Getting 30 is the threshold when people start thinking, “There must be something wrong with her that she is not married!”. I happened to read Melanie Notkin’s article, “Single and Childless Can We Just Move On?”. Melanie Notkin is best known for her bestseller, Savvy Auntie: The Ultimate Guide for Cool Aunts, Great-Aunts, Godmothers, and All Women Who Love Kids. The article above-mentioned was published in Psychology Today, on September 26. Melanie is about 40 and she gets tips from people about what online dating services she should use. No matter what their intention is, most certainly, they invade her inner world. The main idea in her article is that she came to terms with the thought of not being a mother, despite the fact that is wasn’t easy to do so.
What if a woman didn’t want to date any man any longer? What if a woman doesn’t want any children? There are destinies, which are meant to be meaningful in other ways than married, with children. Take as an example, Elizabeth Gilbert, the writer of the bestseller, Eat, Pray, Love and the sequel to it, Committed: A Love Story.
I agree that marrying the right man and becoming the mother of his children gives the meaningful touch to life. You are a lucky woman, in the same way he is a lucky man. This is when your life, the mainstream woman, gets even more challenging. Once becoming a mother, the entire perspective on life changes. The brains start having a brownian motion, higher than before, and you become the master of multitasking. You will never again buy a dress for yourself, without feeling guilty that you should have bought instead something for your kid/kids.

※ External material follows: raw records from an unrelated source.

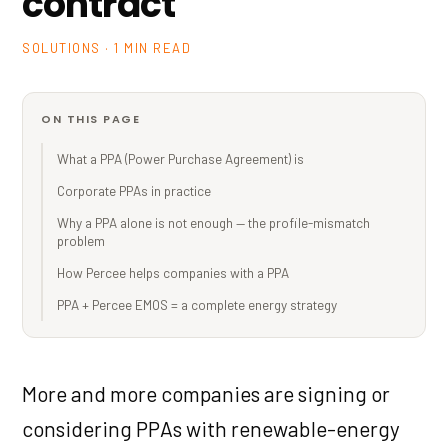
contract
SOLUTIONS · 1 MIN READ
ON THIS PAGE
What a PPA (Power Purchase Agreement) is
Corporate PPAs in practice
Why a PPA alone is not enough — the profile-mismatch
problem
How Percee helps companies with a PPA
PPA + Percee EMOS = a complete energy strategy
More and more companies are signing or
considering PPAs with renewable-energy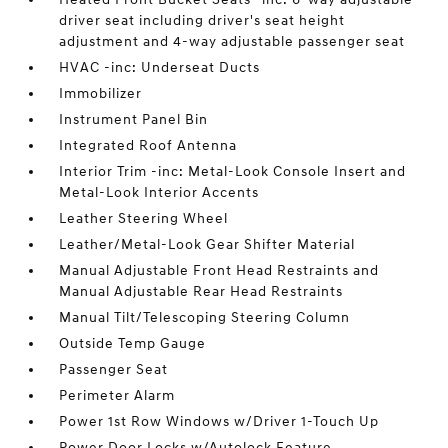
driver seat including driver's seat height
adjustment and 4-way adjustable passenger seat
HVAC -inc: Underseat Ducts
Immobilizer
Instrument Panel Bin
Integrated Roof Antenna
Interior Trim -inc: Metal-Look Console Insert and
Metal-Look Interior Accents
Leather Steering Wheel
Leather/Metal-Look Gear Shifter Material
Manual Adjustable Front Head Restraints and
Manual Adjustable Rear Head Restraints
Manual Tilt/Telescoping Steering Column
Outside Temp Gauge
Passenger Seat
Perimeter Alarm
Power 1st Row Windows w/Driver 1-Touch Up
Power Door Locks w/Autolock Feature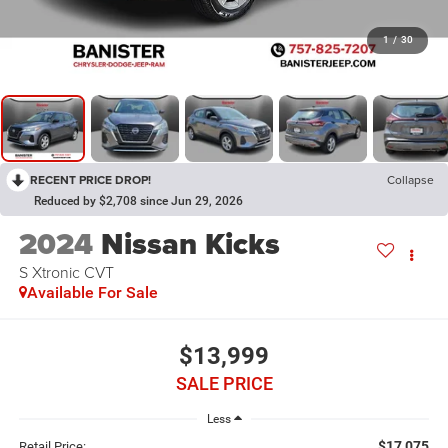
1
/
30
RECENT PRICE DROP!
Collapse
Reduced by $2,708 since Jun 29, 2026
2024
Nissan Kicks
S Xtronic CVT
Available For Sale
$13,999
SALE PRICE
Less
$17,075
Retail Price: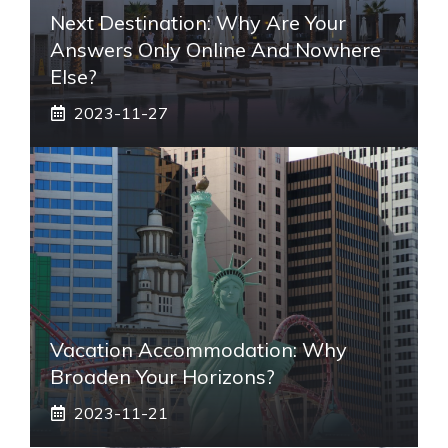
Next Destination: Why Are Your
Answers Only Online And Nowhere
Else?
2023-11-27
Vacation Accommodation: Why
Broaden Your Horizons?
2023-11-21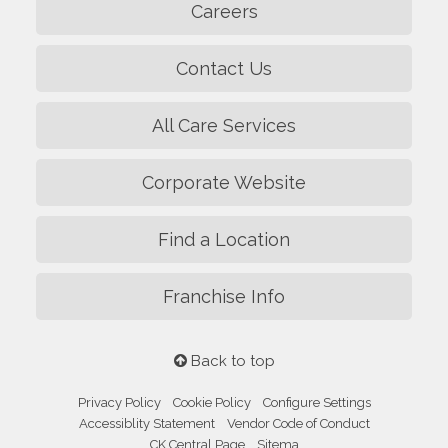
Careers
Contact Us
All Care Services
Corporate Website
Find a Location
Franchise Info
Back to top
Privacy Policy
Cookie Policy
Configure Settings
Accessiblity Statement
Vendor Code of Conduct
CK Central Page
Sitema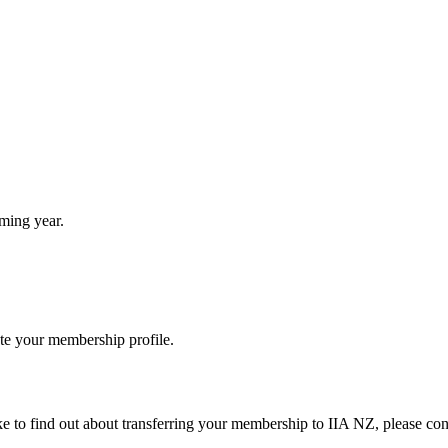
ming year.
ate your membership profile.
e to find out about transferring your membership to IIA NZ, please conta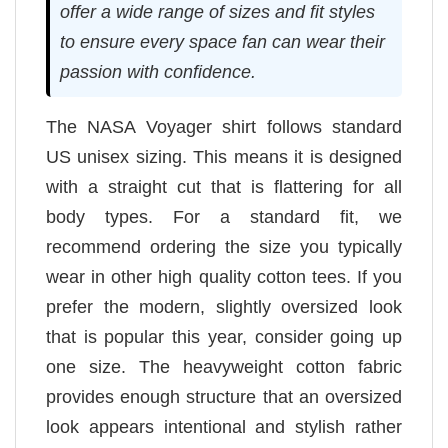
offer a wide range of sizes and fit styles
to ensure every space fan can wear their
passion with confidence.
The NASA Voyager shirt follows standard
US unisex sizing. This means it is designed
with a straight cut that is flattering for all
body types. For a standard fit, we
recommend ordering the size you typically
wear in other high quality cotton tees. If you
prefer the modern, slightly oversized look
that is popular this year, consider going up
one size. The heavyweight cotton fabric
provides enough structure that an oversized
look appears intentional and stylish rather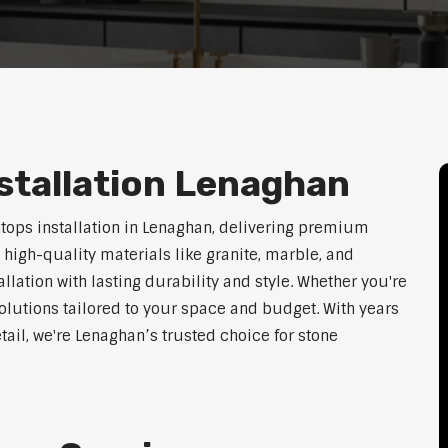
stallation Lenaghan
htops installation in Lenaghan, delivering premium
 high-quality materials like granite, marble, and
lation with lasting durability and style. Whether you're
olutions tailored to your space and budget. With years
tail, we're Lenaghan’s trusted choice for stone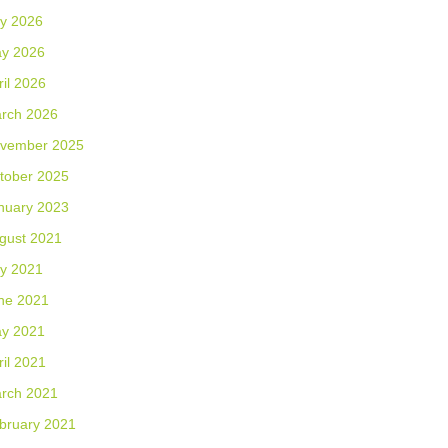
ly 2026
y 2026
ril 2026
rch 2026
vember 2025
tober 2025
nuary 2023
gust 2021
ly 2021
ne 2021
y 2021
ril 2021
rch 2021
bruary 2021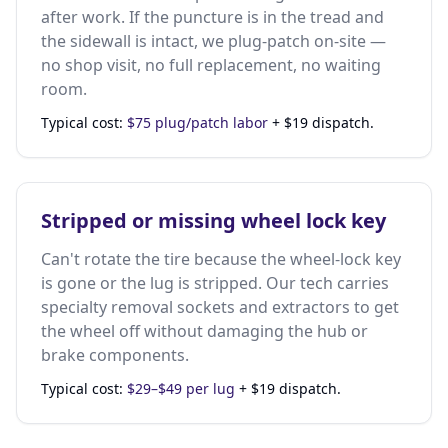
after work. If the puncture is in the tread and
the sidewall is intact, we plug-patch on-site —
no shop visit, no full replacement, no waiting
room.
Typical cost:
$75 plug/patch labor
+ $19 dispatch.
Stripped or missing wheel lock key
Can't rotate the tire because the wheel-lock key
is gone or the lug is stripped. Our tech carries
specialty removal sockets and extractors to get
the wheel off without damaging the hub or
brake components.
Typical cost:
$29–$49 per lug
+ $19 dispatch.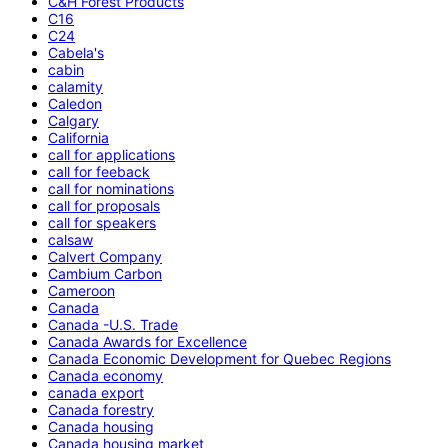
C&H Forest Products
C16
C24
Cabela's
cabin
calamity
Caledon
Calgary
California
call for applications
call for feeback
call for nominations
call for proposals
call for speakers
calsaw
Calvert Company
Cambium Carbon
Cameroon
Canada
Canada -U.S. Trade
Canada Awards for Excellence
Canada Economic Development for Quebec Regions
Canada economy
canada export
Canada forestry
Canada housing
Canada housing market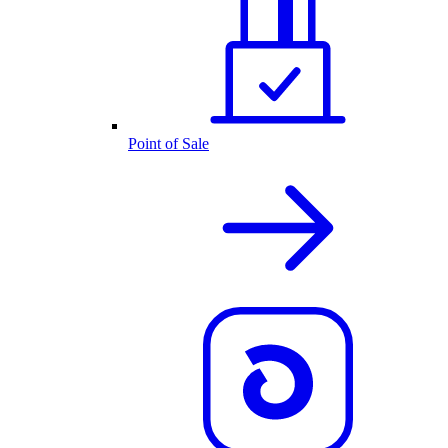
Point of Sale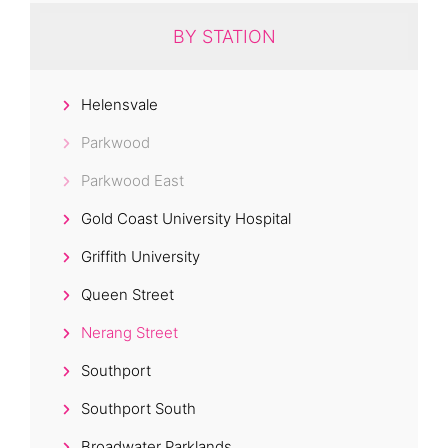
BY STATION
Helensvale
Parkwood
Parkwood East
Gold Coast University Hospital
Griffith University
Queen Street
Nerang Street
Southport
Southport South
Broadwater Parklands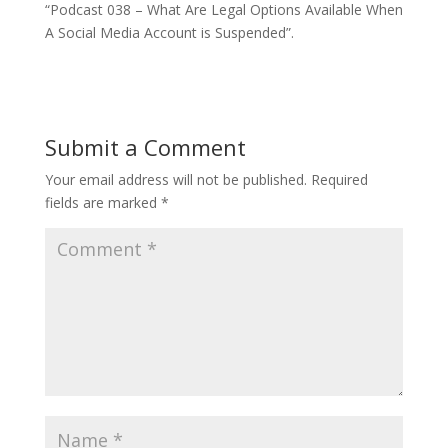
“Podcast 038 – What Are Legal Options Available When
A Social Media Account is Suspended”.
Submit a Comment
Your email address will not be published.
Required
fields are marked
*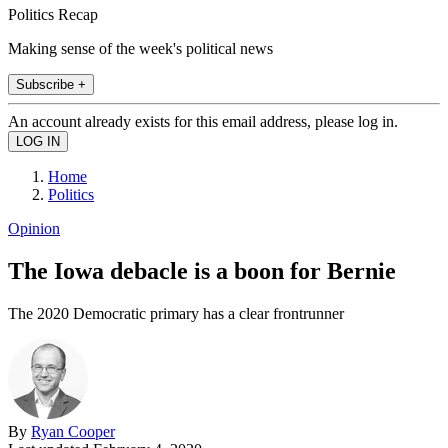
Politics Recap
Making sense of the week's political news
Subscribe +
An account already exists for this email address, please log in.
Home
Politics
Opinion
The Iowa debacle is a boon for Bernie
The 2020 Democratic primary has a clear frontrunner
By
Ryan Cooper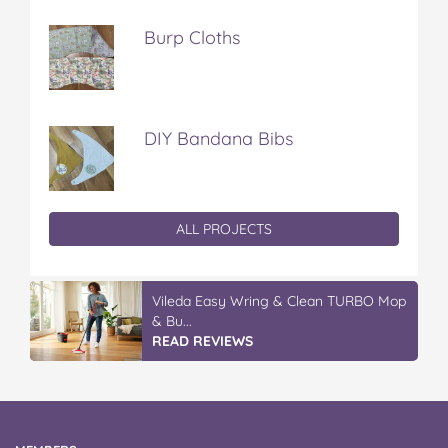
Burp Cloths
DIY Bandana Bibs
ALL PROJECTS
Vileda Easy Wring & Clean TURBO Mop
& Bu...
READ REVIEWS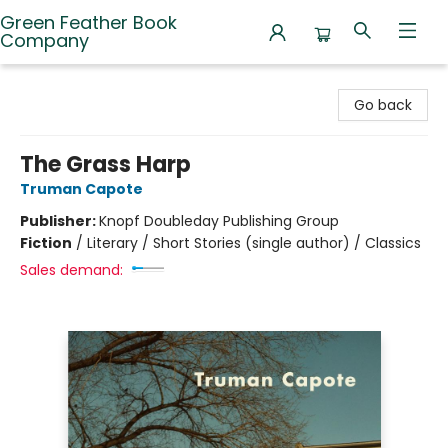
Green Feather Book
Company
Green Feather Book Company
Go back
The Grass Harp
Truman Capote
Publisher:
Knopf Doubleday Publishing Group
Fiction
/
Literary / Short Stories (single author) / Classics
Sales demand: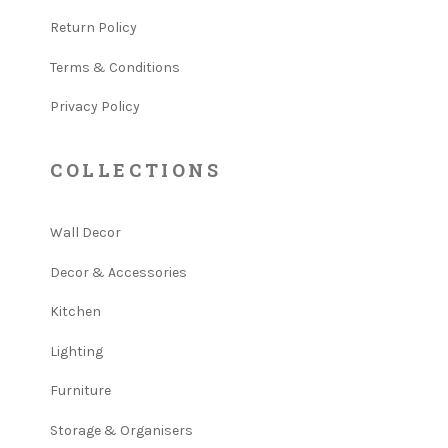
Return Policy
Terms & Conditions
Privacy Policy
COLLECTIONS
Wall Decor
Decor & Accessories
Kitchen
Lighting
Furniture
Storage & Organisers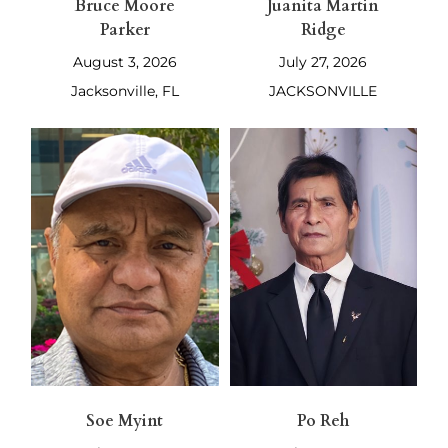
Bruce Moore
Juanita Martin
Parker
Ridge
August 3, 2026
July 27, 2026
Jacksonville, FL
JACKSONVILLE
Soe Myint
Po Reh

The biggest challenge is to balance between being a mother, a wife, a woman and a career woman. In the first stage of motherhood, national laws stipulate how long a mother has the right to stay at home with her baby. The problem comes in the later stages of motherhood, when the mother returns to work. Out of 24 hours in a day, how much time does a mainstream woman dedicate to her work, to her family and to her baby?
I was given the right to choose my priorities. And yet, I feel the judgement in other people’s eyes when I tell I am a stay at home mother. The ultimate challenge is to be able to silence the voices of other players and connect to the core of your inner being. Over there, there is no role to play, only the authenticity of a meaningful life.